Social entrepreneur joins church volunteering programme for London Olympics
PUBLISHED: 11:39 10 October 2011 | UPDATED: 12:13 10 October 2011
A 26-year-old from Tower Hamlets, who set up her own social enterprise helping homeless people, will be part of a “flash mob” of church volunteers during the Olympics.
Lidija Mavra, who for seven years has been co-ordinating The Sock Mob, which hands out warm clothing and food and builds relationships with the capital’s homeless people is one of 2,000 people expected to volunteer for the Diocese of London during the Olympics.
The Bishop of London, Dr Richard Chartres, officially launched ‘the2012’ volunteer programme at St Pauls Cathedral last week.

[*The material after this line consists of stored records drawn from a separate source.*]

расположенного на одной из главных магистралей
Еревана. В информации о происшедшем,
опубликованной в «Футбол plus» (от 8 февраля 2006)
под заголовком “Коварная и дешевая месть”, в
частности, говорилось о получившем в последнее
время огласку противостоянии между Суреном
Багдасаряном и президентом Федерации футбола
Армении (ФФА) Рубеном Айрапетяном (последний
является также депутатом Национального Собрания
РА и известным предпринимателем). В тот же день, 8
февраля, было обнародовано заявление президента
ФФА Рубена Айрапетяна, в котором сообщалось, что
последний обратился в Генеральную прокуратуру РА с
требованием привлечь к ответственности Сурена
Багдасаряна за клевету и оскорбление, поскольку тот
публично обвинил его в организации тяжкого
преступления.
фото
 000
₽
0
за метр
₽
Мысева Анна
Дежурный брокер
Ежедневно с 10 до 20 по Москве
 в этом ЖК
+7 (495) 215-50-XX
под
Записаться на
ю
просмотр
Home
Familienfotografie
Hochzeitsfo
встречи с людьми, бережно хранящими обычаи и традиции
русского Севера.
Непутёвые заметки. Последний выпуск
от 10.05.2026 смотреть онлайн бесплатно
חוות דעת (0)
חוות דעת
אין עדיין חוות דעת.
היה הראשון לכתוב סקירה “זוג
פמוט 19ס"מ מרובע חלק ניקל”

Joined by seven volunteers, including Lidija, the Bishop called on young Christians across the capital to become church volunteers in the Olympic year and beyond.

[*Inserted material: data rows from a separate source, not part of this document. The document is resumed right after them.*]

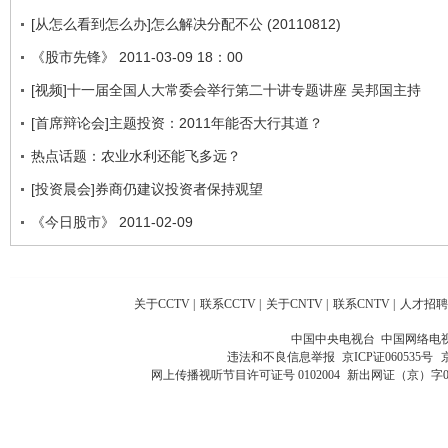
[从怎么看到怎么办]怎么解决分配不公 (20110812)
《股市先锋》 2011-03-09 18：00
[视频]十一届全国人大常委会举行第二十讲专题讲座 吴邦国主持
[首席辩论会]主题投资：2011年能否大行其道？
热点话题：农业水利还能飞多远？
[投资晨会]券商仍建议投资者保持观望
《今日股市》 2011-02-09
关于CCTV
|
联系CCTV
|
关于CNTV
|
联系CNTV
|
人才招聘
中国中央电视台 中国网络电
违法和不良信息举报
京ICP证060535号
网上传播视听节目许可证号 0102004
新出网证（京）字0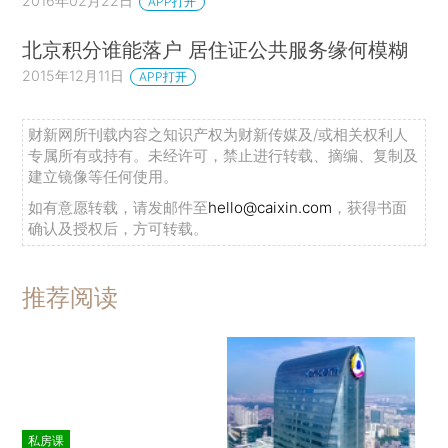
2016年02月22日
APP打开
北京积分谁能落户 居住证公共服务缘何模糊
2015年12月11日
APP打开
财新网所刊载内容之知识产权为财新传媒及/或相关权利人
专属所有或持有。未经许可，禁止进行转载、摘编、复制及
建立镜像等任何使用。
如有意愿转载，请发邮件至
hello@caixin.com
，获得书面
确认及授权后，方可转载。
推荐阅读
私房课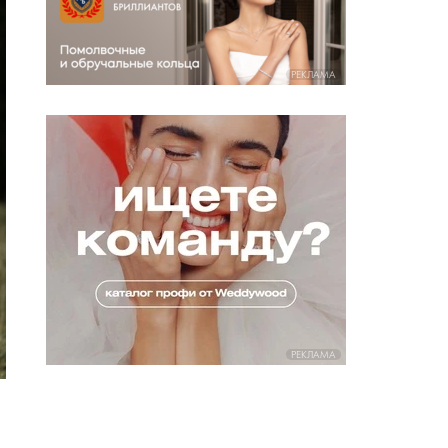
РЕКЛАМА
РЕКЛАМА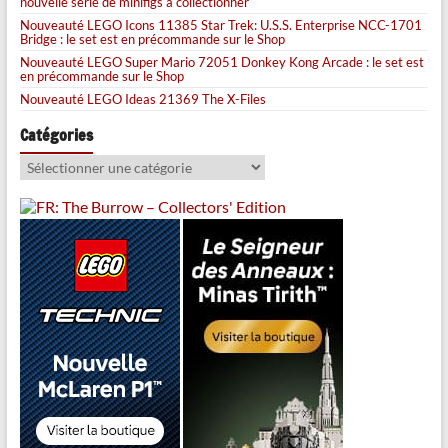
nouvelle série de minifigs à collectionner
Nouveauté LEGO Icons 11385 Star Trek: U.S.S. Enterprise NCC-1701
Bridge : le set est en précommande sur le Shop
Nouveauté LEGO Super Mario 72051 Donkey Kong Arcade : le set est
en précommande sur le Shop
Nouveauté LEGO Ideas 21369 The X-Files
Catégories
Catégories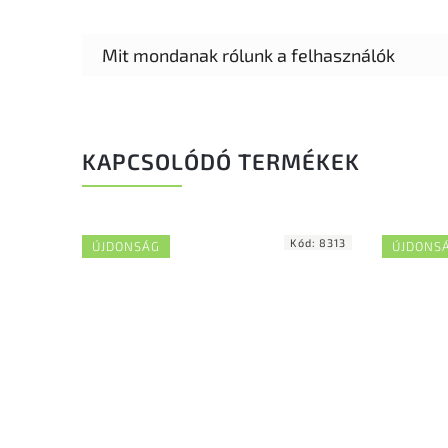
KAPCSOLÓDÓ TERMÉKEK
Kód:
8313
ÚJDONSÁG
ÚJDONS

Volunteers aged 13 to 35 will be drawn from parishes and church communities across the diocese before gathering in St Paul’s Cathedral next April for a commissioning service with the Bishop.

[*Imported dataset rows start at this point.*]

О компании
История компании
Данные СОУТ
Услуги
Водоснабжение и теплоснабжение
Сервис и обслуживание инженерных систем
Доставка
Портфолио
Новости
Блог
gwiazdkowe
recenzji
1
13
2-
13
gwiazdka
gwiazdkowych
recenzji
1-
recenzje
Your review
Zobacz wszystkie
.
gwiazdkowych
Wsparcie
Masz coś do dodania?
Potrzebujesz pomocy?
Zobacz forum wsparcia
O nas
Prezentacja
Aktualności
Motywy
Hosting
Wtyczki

“During the Olympics the volunteers will act almost as flash mob offering support ranging from giving away free cups of water to Marathon spectators to guiding them to a nearby church for a coffee or toilet break,” explained programme co-ordinator Rev. Ruth Bushyager. The volunteers will also run children’s sports-themed holiday clubs.
The scheme is separate from the official volunteering programme by Olympic organisers although some are likely to join both.
Lidija, of Westferry Road on the Isle of Dogs, who works as social researcher, said she was recruited through her involvement with St Paul’s church on Bow Common.
Lidija, a Serbian-Croat, from former Yugoslavia, said: “It’s an inspiring idea. It’s important the church conveys the need to be kind. It provides the potential for the church to be more involved at a grass-root level, which I think it needs to be.”
Last year Lidija added another dimension to her enterprise by providing training to homeless people to become walking tour guides.
By utilizing their historical and personal knowledge of London’s boroughs homeless people can make an income from tourists and visitors through Unseen Tours.